(Collected data)
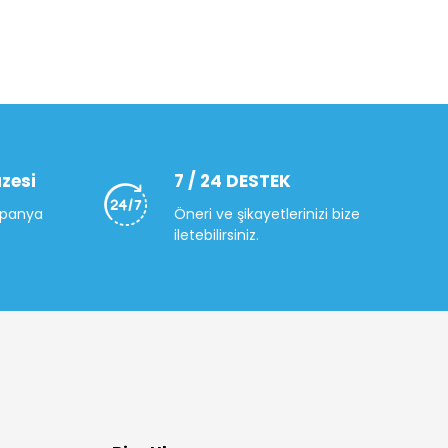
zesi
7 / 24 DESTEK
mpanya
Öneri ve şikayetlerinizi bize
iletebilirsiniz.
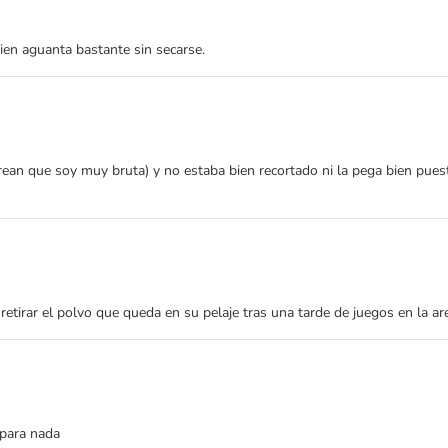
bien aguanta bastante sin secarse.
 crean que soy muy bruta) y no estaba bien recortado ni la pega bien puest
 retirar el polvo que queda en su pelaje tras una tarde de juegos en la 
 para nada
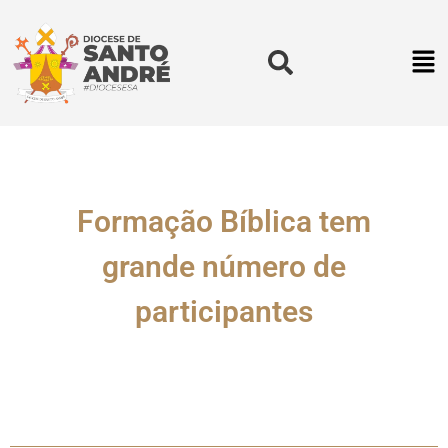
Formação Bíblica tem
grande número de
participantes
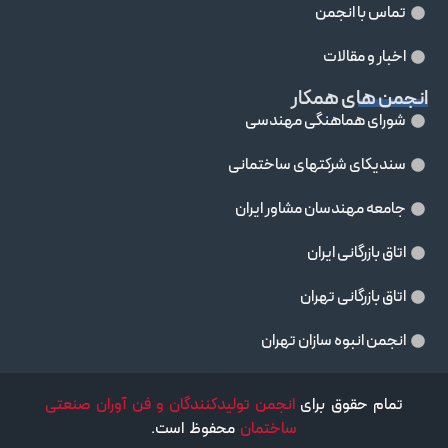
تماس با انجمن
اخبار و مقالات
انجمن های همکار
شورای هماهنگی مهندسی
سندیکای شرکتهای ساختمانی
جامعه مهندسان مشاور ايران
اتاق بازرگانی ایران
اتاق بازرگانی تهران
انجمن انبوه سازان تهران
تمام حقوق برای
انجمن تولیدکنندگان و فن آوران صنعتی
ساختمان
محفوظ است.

> INSTRUCTIONS TO FOLLOW
Your reply should hold only the lines from the one that contains "crean que soy" through the last line of the records above, exact and complete, and no pictures.

> OUTPUT FOR THIS TASK
 crean que soy muy bruta) y no estaba bien recortado ni la pega bien puest
 retirar el polvo que queda en su pelaje tras una tarde de juegos en la 
 para nada
Formação Bíblica tem
grande número de
participantes
تماس با انجمن
اخبار و مقالات
انجمن های همکار
شورای هماهنگی مهندسی
سندیکای شرکتهای ساختمانی
جامعه مهندسان مشاور ايران
اتاق بازرگانی ایران
اتاق بازرگانی تهران
انجمن انبوه سازان تهران
تمام حقوق برای
انجمن تولیدکنندگان و فن آوران صنعتی
ساختمان
محفوظ است.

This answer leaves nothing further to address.